### Exercise aim
Could you count the lines in the entries beneath that hold the word "join"? Respond with the number alone.

━━━ Dataset content

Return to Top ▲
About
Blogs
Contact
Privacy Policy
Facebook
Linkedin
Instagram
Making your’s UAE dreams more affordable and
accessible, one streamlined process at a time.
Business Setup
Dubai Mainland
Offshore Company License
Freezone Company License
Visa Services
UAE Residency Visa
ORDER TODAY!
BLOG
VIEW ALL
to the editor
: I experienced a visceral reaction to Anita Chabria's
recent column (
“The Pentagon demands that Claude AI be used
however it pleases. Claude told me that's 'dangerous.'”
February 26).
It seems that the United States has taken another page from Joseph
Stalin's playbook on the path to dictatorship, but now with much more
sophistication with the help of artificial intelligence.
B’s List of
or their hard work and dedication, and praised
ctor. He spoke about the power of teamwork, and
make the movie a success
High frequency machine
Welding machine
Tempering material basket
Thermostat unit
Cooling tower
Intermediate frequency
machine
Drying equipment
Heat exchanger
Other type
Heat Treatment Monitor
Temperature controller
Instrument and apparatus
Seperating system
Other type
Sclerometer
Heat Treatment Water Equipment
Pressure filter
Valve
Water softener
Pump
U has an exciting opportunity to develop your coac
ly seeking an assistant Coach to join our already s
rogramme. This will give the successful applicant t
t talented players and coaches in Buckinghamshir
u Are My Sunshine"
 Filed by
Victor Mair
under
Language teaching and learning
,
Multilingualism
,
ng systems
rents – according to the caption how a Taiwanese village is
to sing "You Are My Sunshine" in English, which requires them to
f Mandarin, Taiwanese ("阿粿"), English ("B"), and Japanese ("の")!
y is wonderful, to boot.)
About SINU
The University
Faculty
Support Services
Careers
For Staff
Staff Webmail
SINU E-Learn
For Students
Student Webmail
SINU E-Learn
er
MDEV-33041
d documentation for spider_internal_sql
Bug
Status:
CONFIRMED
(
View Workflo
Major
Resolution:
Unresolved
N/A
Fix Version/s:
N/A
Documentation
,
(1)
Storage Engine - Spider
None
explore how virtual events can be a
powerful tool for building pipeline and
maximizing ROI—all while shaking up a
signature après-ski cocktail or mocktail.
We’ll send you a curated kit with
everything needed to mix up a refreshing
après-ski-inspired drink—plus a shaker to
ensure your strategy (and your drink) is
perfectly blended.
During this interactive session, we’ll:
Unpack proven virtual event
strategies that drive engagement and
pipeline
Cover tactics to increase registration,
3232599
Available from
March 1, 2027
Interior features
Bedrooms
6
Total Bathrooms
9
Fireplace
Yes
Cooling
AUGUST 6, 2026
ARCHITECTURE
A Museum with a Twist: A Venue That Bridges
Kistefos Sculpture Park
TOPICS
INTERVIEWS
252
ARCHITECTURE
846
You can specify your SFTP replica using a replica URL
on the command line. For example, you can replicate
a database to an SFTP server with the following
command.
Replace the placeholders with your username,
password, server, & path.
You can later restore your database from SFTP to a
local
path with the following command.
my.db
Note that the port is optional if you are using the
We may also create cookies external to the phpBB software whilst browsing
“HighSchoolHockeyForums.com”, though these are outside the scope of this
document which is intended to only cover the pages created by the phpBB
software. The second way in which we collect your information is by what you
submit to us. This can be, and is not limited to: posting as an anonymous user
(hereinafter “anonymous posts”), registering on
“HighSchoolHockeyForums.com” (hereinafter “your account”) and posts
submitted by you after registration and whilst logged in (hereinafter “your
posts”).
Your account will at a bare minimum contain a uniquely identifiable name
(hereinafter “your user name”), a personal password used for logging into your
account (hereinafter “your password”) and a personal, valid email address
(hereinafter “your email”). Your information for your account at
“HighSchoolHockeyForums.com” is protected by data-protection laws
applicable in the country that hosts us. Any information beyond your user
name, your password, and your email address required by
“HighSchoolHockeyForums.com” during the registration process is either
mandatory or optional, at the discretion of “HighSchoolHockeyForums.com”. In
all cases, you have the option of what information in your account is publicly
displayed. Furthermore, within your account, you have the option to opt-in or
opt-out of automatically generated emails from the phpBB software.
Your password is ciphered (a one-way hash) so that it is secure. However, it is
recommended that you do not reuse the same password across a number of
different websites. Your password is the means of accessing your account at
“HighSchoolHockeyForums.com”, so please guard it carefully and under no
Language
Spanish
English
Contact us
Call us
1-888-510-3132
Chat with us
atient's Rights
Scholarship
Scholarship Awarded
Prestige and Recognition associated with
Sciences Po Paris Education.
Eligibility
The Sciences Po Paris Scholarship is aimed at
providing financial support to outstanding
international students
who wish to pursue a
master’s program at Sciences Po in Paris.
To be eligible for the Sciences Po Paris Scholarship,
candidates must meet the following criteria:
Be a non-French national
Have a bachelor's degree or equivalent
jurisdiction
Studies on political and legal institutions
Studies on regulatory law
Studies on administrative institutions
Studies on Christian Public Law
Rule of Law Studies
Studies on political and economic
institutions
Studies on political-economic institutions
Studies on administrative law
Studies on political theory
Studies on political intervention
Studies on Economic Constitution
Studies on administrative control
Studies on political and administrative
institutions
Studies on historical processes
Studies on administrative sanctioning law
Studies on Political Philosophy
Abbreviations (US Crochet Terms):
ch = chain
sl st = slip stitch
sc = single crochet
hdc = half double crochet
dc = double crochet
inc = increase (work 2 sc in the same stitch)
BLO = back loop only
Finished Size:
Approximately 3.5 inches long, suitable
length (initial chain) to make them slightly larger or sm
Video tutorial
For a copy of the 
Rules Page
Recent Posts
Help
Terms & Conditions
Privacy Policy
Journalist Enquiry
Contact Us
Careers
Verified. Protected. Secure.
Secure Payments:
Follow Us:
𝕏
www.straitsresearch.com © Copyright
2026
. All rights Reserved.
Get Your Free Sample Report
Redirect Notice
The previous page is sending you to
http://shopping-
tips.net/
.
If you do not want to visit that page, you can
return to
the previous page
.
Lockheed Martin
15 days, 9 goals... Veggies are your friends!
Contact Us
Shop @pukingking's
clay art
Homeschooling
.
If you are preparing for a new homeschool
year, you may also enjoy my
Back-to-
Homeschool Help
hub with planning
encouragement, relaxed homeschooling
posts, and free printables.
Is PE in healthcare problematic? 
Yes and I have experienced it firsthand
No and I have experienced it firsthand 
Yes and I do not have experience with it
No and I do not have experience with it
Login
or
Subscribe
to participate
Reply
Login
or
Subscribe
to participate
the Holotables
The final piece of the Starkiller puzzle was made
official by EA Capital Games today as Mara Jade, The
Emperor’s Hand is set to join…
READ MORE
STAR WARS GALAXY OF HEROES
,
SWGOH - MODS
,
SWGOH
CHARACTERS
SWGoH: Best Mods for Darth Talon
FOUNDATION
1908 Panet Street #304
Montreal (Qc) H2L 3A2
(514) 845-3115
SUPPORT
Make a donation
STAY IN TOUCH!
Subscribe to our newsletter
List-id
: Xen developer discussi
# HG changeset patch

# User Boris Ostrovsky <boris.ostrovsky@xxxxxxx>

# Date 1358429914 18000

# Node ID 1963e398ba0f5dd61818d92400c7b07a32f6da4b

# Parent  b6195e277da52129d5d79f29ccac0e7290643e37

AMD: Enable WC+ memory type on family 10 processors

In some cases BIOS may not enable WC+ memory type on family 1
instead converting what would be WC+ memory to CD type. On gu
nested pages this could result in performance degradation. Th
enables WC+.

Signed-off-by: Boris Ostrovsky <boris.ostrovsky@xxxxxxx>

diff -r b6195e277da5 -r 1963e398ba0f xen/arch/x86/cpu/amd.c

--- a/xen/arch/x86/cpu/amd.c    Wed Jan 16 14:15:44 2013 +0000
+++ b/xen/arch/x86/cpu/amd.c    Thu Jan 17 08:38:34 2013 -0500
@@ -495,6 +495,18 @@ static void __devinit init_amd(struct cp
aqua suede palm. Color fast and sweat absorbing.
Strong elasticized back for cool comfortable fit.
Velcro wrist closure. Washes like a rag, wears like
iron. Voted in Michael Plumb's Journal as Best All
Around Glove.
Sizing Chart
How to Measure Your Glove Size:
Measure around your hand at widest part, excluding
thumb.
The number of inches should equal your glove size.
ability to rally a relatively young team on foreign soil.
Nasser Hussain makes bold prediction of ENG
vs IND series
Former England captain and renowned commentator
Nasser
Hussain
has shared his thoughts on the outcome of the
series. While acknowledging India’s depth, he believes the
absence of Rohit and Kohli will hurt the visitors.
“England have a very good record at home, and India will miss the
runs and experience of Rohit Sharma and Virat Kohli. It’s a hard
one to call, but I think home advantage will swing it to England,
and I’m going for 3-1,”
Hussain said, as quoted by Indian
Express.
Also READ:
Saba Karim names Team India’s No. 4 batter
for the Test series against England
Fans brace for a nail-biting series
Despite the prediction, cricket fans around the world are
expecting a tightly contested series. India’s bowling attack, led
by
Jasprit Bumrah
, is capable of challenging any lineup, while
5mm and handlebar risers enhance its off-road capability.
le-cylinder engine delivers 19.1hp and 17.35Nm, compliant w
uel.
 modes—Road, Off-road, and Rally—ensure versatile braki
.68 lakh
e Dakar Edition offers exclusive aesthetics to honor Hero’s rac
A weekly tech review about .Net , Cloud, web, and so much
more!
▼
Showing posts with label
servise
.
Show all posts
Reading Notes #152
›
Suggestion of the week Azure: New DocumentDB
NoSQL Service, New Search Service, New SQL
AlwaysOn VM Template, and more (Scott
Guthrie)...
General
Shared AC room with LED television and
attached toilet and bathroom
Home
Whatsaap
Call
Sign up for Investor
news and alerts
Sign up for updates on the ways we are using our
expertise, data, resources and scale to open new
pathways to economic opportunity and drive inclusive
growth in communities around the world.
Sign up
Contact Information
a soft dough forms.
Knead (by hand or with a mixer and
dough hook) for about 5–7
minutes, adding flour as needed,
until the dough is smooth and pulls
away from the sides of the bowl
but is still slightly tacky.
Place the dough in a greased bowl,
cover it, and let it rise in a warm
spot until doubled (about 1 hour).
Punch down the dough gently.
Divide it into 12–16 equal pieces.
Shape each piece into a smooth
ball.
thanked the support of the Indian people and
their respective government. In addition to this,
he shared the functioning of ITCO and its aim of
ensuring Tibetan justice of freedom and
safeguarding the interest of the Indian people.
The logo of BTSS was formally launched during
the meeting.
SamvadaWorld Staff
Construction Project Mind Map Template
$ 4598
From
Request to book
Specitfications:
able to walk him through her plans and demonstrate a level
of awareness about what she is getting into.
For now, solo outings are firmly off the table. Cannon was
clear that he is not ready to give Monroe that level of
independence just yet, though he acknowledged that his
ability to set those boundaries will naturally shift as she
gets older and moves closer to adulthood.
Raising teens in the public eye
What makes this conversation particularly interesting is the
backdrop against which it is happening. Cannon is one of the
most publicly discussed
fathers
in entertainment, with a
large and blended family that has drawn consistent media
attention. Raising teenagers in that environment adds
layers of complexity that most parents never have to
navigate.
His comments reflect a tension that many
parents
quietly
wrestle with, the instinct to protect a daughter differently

━━━━━━

### Solution below
2